------ TASK INPUTS

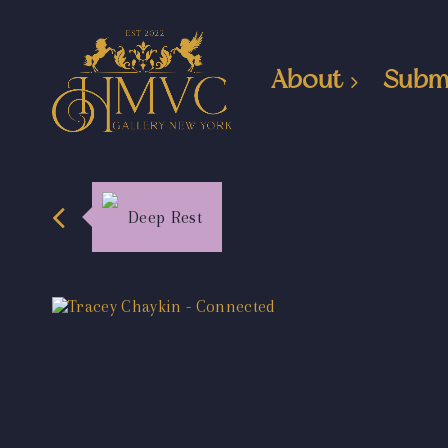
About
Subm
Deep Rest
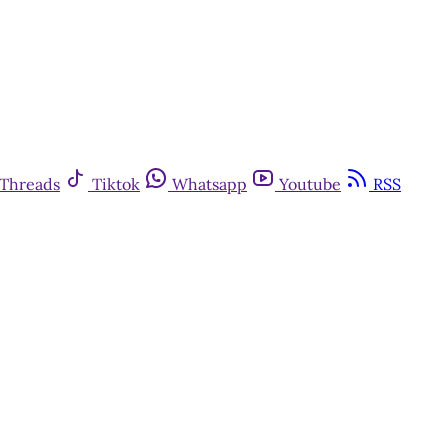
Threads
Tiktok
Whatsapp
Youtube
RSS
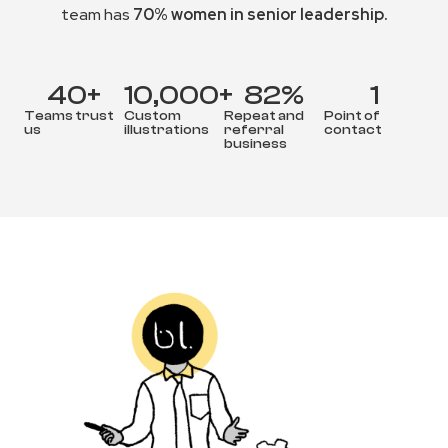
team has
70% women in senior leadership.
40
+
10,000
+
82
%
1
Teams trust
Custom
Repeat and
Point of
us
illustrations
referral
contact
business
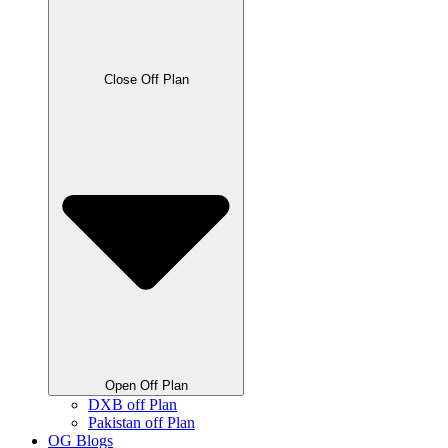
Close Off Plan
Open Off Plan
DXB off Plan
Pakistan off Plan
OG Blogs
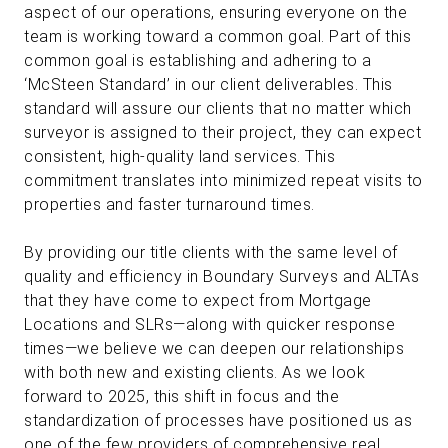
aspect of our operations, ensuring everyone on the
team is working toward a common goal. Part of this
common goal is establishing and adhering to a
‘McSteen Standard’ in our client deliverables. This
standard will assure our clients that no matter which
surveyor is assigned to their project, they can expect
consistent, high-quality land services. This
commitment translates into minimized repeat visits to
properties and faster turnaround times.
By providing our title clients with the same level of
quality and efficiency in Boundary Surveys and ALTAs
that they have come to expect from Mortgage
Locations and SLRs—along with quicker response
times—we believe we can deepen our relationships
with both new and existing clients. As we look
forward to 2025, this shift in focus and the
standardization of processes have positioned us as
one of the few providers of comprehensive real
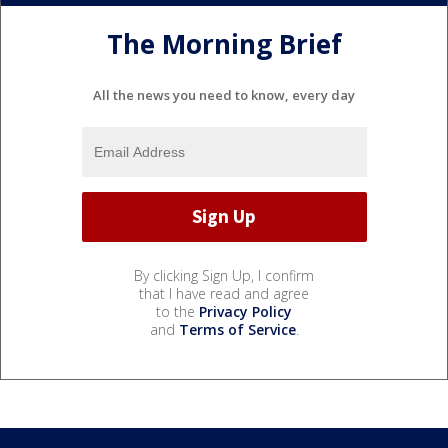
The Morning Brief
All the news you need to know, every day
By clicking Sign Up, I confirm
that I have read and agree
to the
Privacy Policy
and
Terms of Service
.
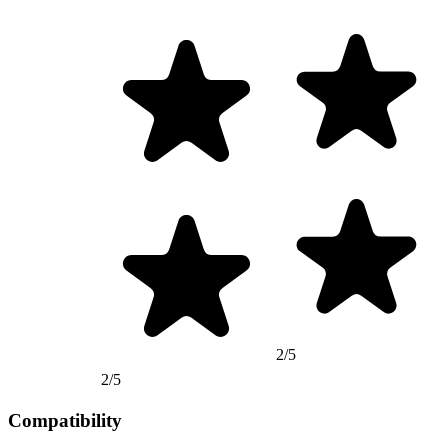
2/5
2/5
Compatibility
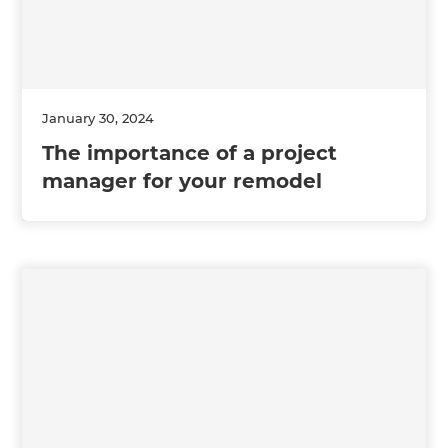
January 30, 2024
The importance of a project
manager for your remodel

------------

TASK PROMPT: Every line from the one holding "Pakistan off Plan" through the last line of the entries above, and nothing else, is to be restated word for word. Pictures stay out.

EXERCISE RESULT:
Pakistan off Plan
OG Blogs
aspect of our operations, ensuring everyone on the
team is working toward a common goal. Part of this
common goal is establishing and adhering to a
‘McSteen Standard’ in our client deliverables. This
standard will assure our clients that no matter which
surveyor is assigned to their project, they can expect
consistent, high-quality land services. This
commitment translates into minimized repeat visits to
properties and faster turnaround times.
By providing our title clients with the same level of
quality and efficiency in Boundary Surveys and ALTAs
that they have come to expect from Mortgage
Locations and SLRs—along with quicker response
times—we believe we can deepen our relationships
with both new and existing clients. As we look
forward to 2025, this shift in focus and the
standardization of processes have positioned us as
one of the few providers of comprehensive real
The Morning Brief
All the news you need to know, every day
By clicking Sign Up, I confirm
that I have read and agree
to the
Privacy Policy
and
Terms of Service
.
2/5
2/5
Compatibility
January 30, 2024
The importance of a project
manager for your remodel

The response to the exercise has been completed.